- [Data]

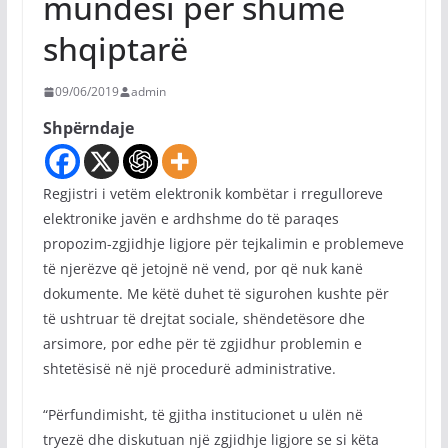
mundësi për shumë
shqiptarë
09/06/2019
admin
Shpërndaje
Regjistri i vetëm elektronik kombëtar i rregulloreve
elektronike javën e ardhshme do të paraqes
propozim-zgjidhje ligjore për tejkalimin e problemeve
të njerëzve që jetojnë në vend, por që nuk kanë
dokumente. Me këtë duhet të sigurohen kushte për
të ushtruar të drejtat sociale, shëndetësore dhe
arsimore, por edhe për të zgjidhur problemin e
shtetësisë në një procedurë administrative.
“Përfundimisht, të gjitha institucionet u ulën në
tryezë dhe diskutuan një zgjidhje ligjore se si këta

- [Your objective]
Scan the data above; copy every line where "zgjidhje" appears.

- [Exercise output]
propozim-zgjidhje ligjore për tejkalimin e problemeve
tryezë dhe diskutuan një zgjidhje ligjore se si këta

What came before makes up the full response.